▸ **Instructions for the task**
Look through the material below for "TDIL". Copy every line that contains it.

______________________________

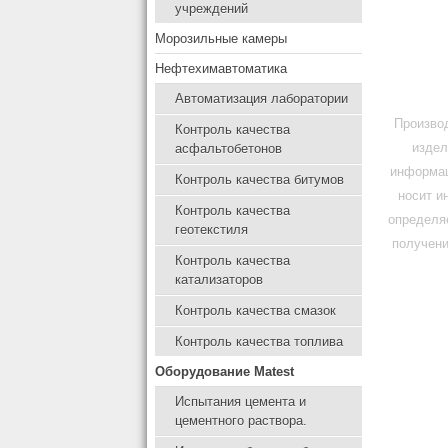
учреждений
Морозильные камеры
Нефтехимавтоматика
Автоматизация лаборатории
Производ
Контроль качества
издел
асфальтобетонов
информац
Контроль качества битумов
носит и
Контроль качества
определя
геотекстиля
получени
Контроль качества
катализаторов
Контроль качества смазок
Контроль качества топлива
Оборудование Matest
Испытания цемента и
цементного раствора.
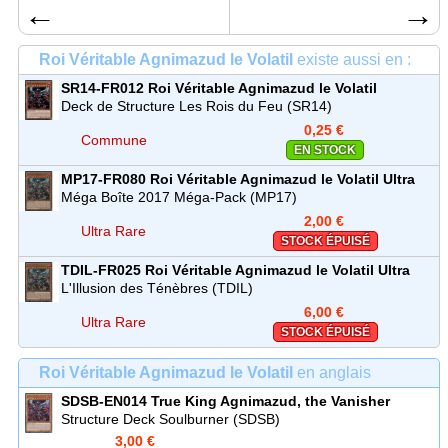
←
→
Roi Véritable Agnimazud le Volatil
existe aussi en :
SR14-FR012
Roi Véritable Agnimazud le Volatil
Commune
Deck de Structure Les Rois du Feu (SR14)
0,25 €
Commune
EN STOCK
MP17-FR080
Roi Véritable Agnimazud le Volatil
Ultra
Rare
Méga Boîte 2017 Méga-Pack (MP17)
2,00 €
Ultra Rare
STOCK ÉPUISÉ
TDIL-FR025
Roi Véritable Agnimazud le Volatil
Ultra
Rare
L'Illusion des Ténèbres (TDIL)
6,00 €
Ultra Rare
STOCK ÉPUISÉ
Roi Véritable Agnimazud le Volatil
en anglais
SDSB-EN014
True King Agnimazud, the Vanisher
Structure Deck Soulburner (SDSB)
3,00 €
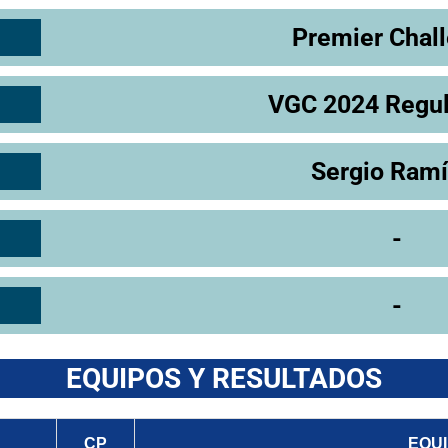
Premier Chal
VGC 2024 Regul
Sergio Ramí
-
-
EQUIPOS Y RESULTADOS
CP
EQU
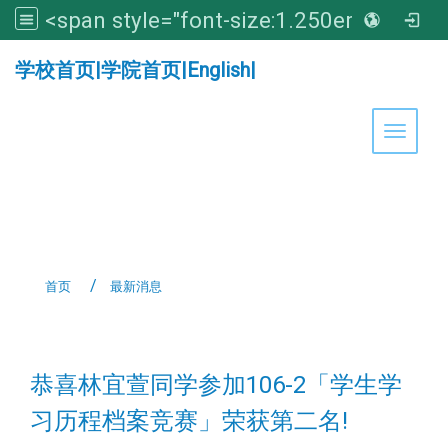
<span style="font-size:1.250em;"><strong>亚洲大学医学暨健康学院</strong></span>
:::
学校首页
|
学院首页
|
English
|
Toggle 
首页
最新消息
:::
恭喜林宜萱同学参加106-2「学生学
习历程档案竞赛」荣获第二名!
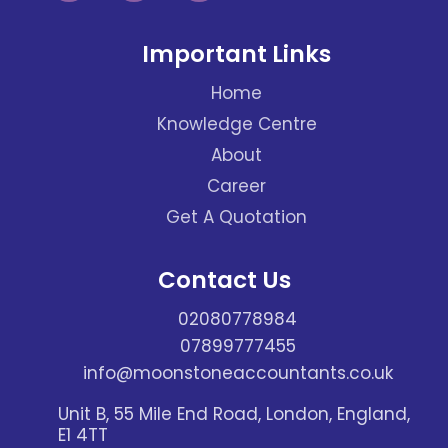
Important Links
Home
Knowledge Centre
About
Career
Get A Quotation
Contact Us
02080778984
07899777455
info@moonstoneaccountants.co.uk
Unit B, 55 Mile End Road, London, England,
E1 4TT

______________________________

▸ **Response below**
TDIL-FR025
L'Illusion des Ténèbres (TDIL)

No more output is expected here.